The Associated Press goes further, saying the contents of the secret document give Iran fewer limits on installing more advanced centrifuges to churn uranium for the core of a nuclear weapon. However, the Associated Press explicitly says Iran’s ability to install these newer centrifuges doesn’t mean it would be allowed to build bombs before the 15-year pact ends. From the Associated Press story:

(The centrifuge machines) will give Iran a huge potential boost in enrichment capacity, including bomb making should it choose to do so. But it can be put to use only after the deal expires.

The story never reports Iran can obtain a nuclear weapon sooner than outlined in the JCPOA, as claimed in the IVFI advertisement.  

The secret document and the JCPOA

The Associated Press story reveals the contents of a secret document showing an add-on agreement imposing fewer restrictions to the JCPOA.

But Daniel Joyner, the director of international programs at the University of Alabama School of Law, says not so fast.

"The (Associated Press) story isn’t wrong. It’s just a little misleading," he said.

Joyner points out the contents of the leaked secret document aren’t much different from pages 6 and 7 of the JCPOA, which deals with centrifuge and uranium enrichment regulation.

"You’ll see there that the commitments with regard to centrifuges last for 10 years, not for 15. So the confidential document, which discusses years 11-13, does not contradict the terms of the JCPOA.

So why would anyone interpret this new information as something that conflicts with the JCPOA?

"There are people out there who are out to kill (the JCPOA)," Joyner said. "The fact that it was from a confidential source throws up some red flags.
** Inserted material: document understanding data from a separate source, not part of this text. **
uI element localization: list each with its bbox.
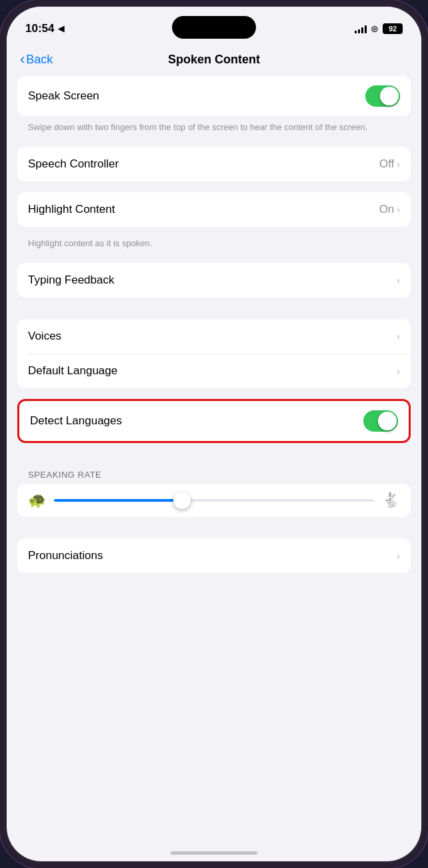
pronunciations-row[interactable]: Pronunciations ›: [17, 538, 411, 573]
home-indicator: [171, 851, 257, 855]
status-time: 10:54 ◀: [25, 22, 64, 35]
gap-7: [7, 522, 421, 538]
speaking-rate-slider-container: 🐢 🐇: [17, 484, 411, 517]
signal-bar-1: [355, 31, 357, 33]
phone-screen: 10:54 ◀ ⊛ 92 ‹ Back S: [7, 7, 421, 861]
content-area: Speak Screen Swipe down with two fingers…: [7, 76, 421, 598]
voices-row[interactable]: Voices ›: [17, 319, 411, 354]
wifi-icon: ⊛: [371, 23, 379, 34]
speech-controller-row[interactable]: Speech Controller Off ›: [17, 147, 411, 181]
gap-1: [7, 141, 421, 147]
detect-languages-label: Detect Languages: [30, 414, 122, 428]
gap-5: [7, 394, 421, 399]
turtle-icon: 🐢: [28, 492, 46, 509]
highlight-content-chevron-icon: ›: [397, 204, 400, 215]
rabbit-icon: 🐇: [382, 492, 400, 509]
signal-bar-2: [358, 29, 360, 33]
default-language-label: Default Language: [28, 364, 117, 378]
highlight-content-value: On: [379, 203, 395, 216]
speech-controller-chevron-icon: ›: [397, 159, 400, 169]
signal-bars-icon: [355, 24, 367, 33]
gap-3: [7, 258, 421, 263]
gap-4: [7, 303, 421, 319]
time-display: 10:54: [25, 22, 54, 35]
location-arrow-icon: ◀: [58, 24, 64, 33]
pronunciations-label: Pronunciations: [28, 549, 103, 562]
speak-screen-row[interactable]: Speak Screen: [17, 76, 411, 116]
battery-indicator: 92: [383, 23, 403, 34]
default-language-row[interactable]: Default Language ›: [17, 354, 411, 388]
speaking-rate-card: 🐢 🐇: [17, 484, 411, 517]
speak-screen-toggle[interactable]: [365, 85, 400, 107]
voices-right: ›: [397, 331, 400, 342]
detect-languages-toggle-knob: [378, 412, 397, 430]
battery-value: 92: [389, 25, 397, 33]
back-chevron-icon: ‹: [20, 51, 25, 68]
gap-2: [7, 187, 421, 192]
speech-controller-value: Off: [379, 157, 394, 171]
back-button[interactable]: ‹ Back: [20, 51, 53, 68]
pronunciations-card: Pronunciations ›: [17, 538, 411, 573]
typing-feedback-row[interactable]: Typing Feedback ›: [17, 263, 411, 298]
phone-frame: 10:54 ◀ ⊛ 92 ‹ Back S: [0, 0, 428, 868]
signal-bar-4: [365, 25, 367, 33]
speaking-rate-section-label: SPEAKING RATE: [7, 464, 421, 484]
speech-controller-label: Speech Controller: [28, 157, 119, 171]
speech-controller-card: Speech Controller Off ›: [17, 147, 411, 181]
speak-screen-helper: Swipe down with two fingers from the top…: [7, 116, 421, 141]
detect-languages-row[interactable]: Detect Languages: [19, 401, 409, 441]
slider-fill: [54, 499, 182, 502]
highlight-helper: Highlight content as it is spoken.: [7, 232, 421, 258]
toggle-knob: [380, 87, 399, 105]
highlight-content-card: Highlight Content On ›: [17, 192, 411, 227]
page-title: Spoken Content: [168, 53, 260, 67]
default-language-right: ›: [397, 366, 400, 376]
dynamic-island: [172, 16, 256, 39]
highlight-content-right: On ›: [379, 203, 400, 216]
voices-chevron-icon: ›: [397, 331, 400, 342]
typing-feedback-right: ›: [397, 275, 400, 286]
status-icons: ⊛ 92: [355, 23, 403, 34]
voices-language-card: Voices › Default Language ›: [17, 319, 411, 388]
pronunciations-right: ›: [397, 550, 400, 561]
typing-feedback-chevron-icon: ›: [397, 275, 400, 286]
voices-label: Voices: [28, 330, 61, 343]
detect-languages-toggle[interactable]: [363, 410, 398, 432]
highlight-content-row[interactable]: Highlight Content On ›: [17, 192, 411, 227]
gap-6: [7, 448, 421, 464]
speak-screen-label: Speak Screen: [28, 89, 99, 103]
detect-languages-highlighted-row: Detect Languages: [17, 399, 411, 443]
default-language-chevron-icon: ›: [397, 366, 400, 376]
speech-controller-right: Off ›: [379, 157, 400, 171]
typing-feedback-label: Typing Feedback: [28, 274, 114, 287]
pronunciations-chevron-icon: ›: [397, 550, 400, 561]
typing-feedback-card: Typing Feedback ›: [17, 263, 411, 298]
signal-bar-3: [361, 27, 363, 33]
highlight-content-label: Highlight Content: [28, 203, 115, 216]
navigation-bar: ‹ Back Spoken Content: [7, 45, 421, 76]
slider-thumb[interactable]: [173, 492, 191, 509]
back-button-label[interactable]: Back: [26, 53, 53, 67]
speaking-rate-slider[interactable]: [54, 499, 374, 502]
There’s nothing contradictory in the leaked documents."

Our ruling

In their anti-Duckworth campaign ad, the Independent Voice for Illinois PAC says "...Secret documents reveal that Iran could obtain a nuclear weapon far sooner than we were told. And Tammy Duckworth voted ‘yes.’ "

Duckworth did vote in favor of the JCPOA, but the Independent Voice for Illinois PAC’s ad is still incorrect on several fronts. The advertisement indicates there are multiple documents. But according to the Associated Press story the ad references, there is only one secret document. The ad also says these "secret documents" would allow Iran to obtain a nuclear weapon sooner than we were told. This, too, is incorrect. The document explains the secret agreement would boost uranium enrichment capacity, but never says Iran would be able to obtain a weapon sooner.

Finally, an expert told PolitiFact Illinois that there is actually no contradiction between the main agreement and the secret document, just a bit more detail.

Together, these points show a manipulation of the facts. IVFI misinterpreted information from the Associated Press in their advertisement, potentially leading people to believe Iran will have access to a completed and usable weapon before the deal expires.

For that, we rate this claim Mostly False.